* WHAT YOU WILL DO *
What is the number of lines in the data below that hold the word "職員の給与に関する勧告"? Give nothing beyond that number.

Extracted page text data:
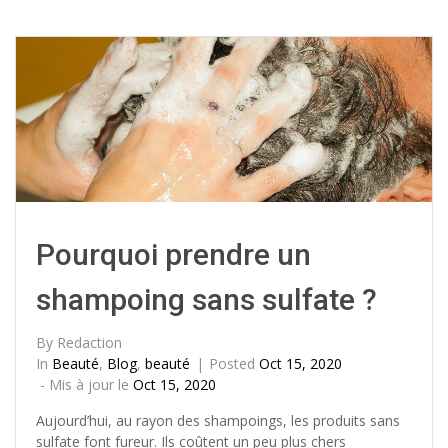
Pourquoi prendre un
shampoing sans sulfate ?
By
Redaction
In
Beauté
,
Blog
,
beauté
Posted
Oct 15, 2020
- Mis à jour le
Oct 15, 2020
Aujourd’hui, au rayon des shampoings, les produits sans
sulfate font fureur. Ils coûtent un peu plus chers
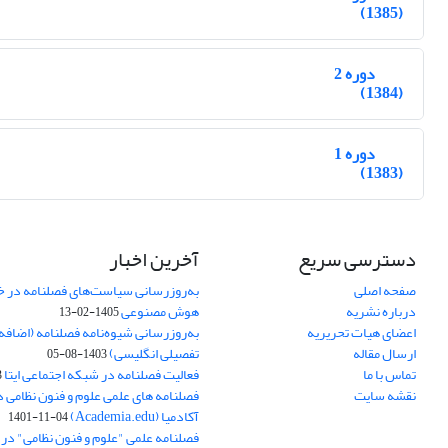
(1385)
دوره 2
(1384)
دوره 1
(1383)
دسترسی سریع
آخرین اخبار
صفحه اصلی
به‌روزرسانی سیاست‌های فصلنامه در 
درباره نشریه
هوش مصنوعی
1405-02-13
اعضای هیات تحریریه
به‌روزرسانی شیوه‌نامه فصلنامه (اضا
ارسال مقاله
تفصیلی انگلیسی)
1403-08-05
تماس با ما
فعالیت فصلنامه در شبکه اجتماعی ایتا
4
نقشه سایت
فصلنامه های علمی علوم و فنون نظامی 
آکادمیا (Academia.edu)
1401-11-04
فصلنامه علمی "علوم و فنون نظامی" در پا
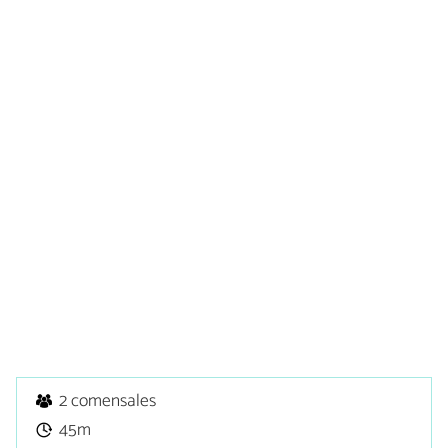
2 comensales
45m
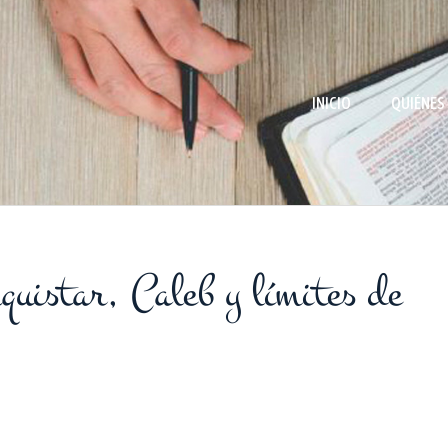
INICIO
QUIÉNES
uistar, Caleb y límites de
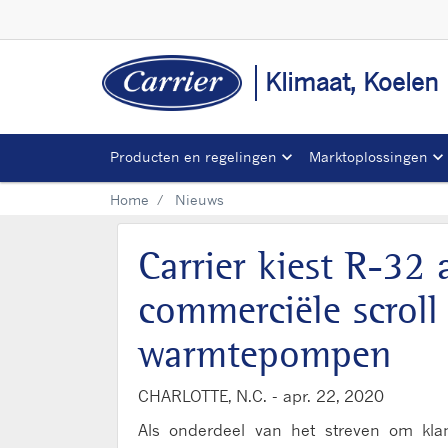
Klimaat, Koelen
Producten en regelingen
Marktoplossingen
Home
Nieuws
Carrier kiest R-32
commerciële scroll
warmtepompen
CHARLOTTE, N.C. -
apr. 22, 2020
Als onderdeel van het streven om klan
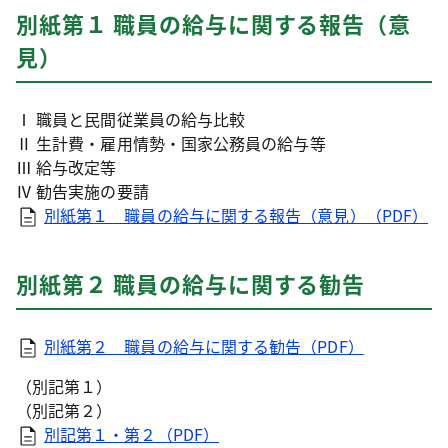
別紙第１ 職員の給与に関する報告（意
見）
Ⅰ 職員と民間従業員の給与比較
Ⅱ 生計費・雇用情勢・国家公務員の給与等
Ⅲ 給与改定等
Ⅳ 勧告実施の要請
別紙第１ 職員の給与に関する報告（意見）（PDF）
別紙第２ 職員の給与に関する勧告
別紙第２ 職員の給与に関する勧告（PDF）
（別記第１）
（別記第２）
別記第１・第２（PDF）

* WRITTEN REPLY *
2